What you have to do.
Whenever a line in the records below contains "from", pick it out.

== Segment start ==

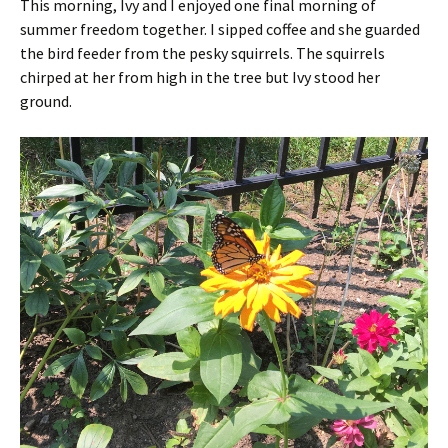
This morning, Ivy and I enjoyed one final morning of
summer freedom together. I sipped coffee and she guarded
the bird feeder from the pesky squirrels. The squirrels
chirped at her from high in the tree but Ivy stood her
ground.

== Segment end ==

Answer space.
the bird feeder from the pesky squirrels. The squirrels
chirped at her from high in the tree but Ivy stood her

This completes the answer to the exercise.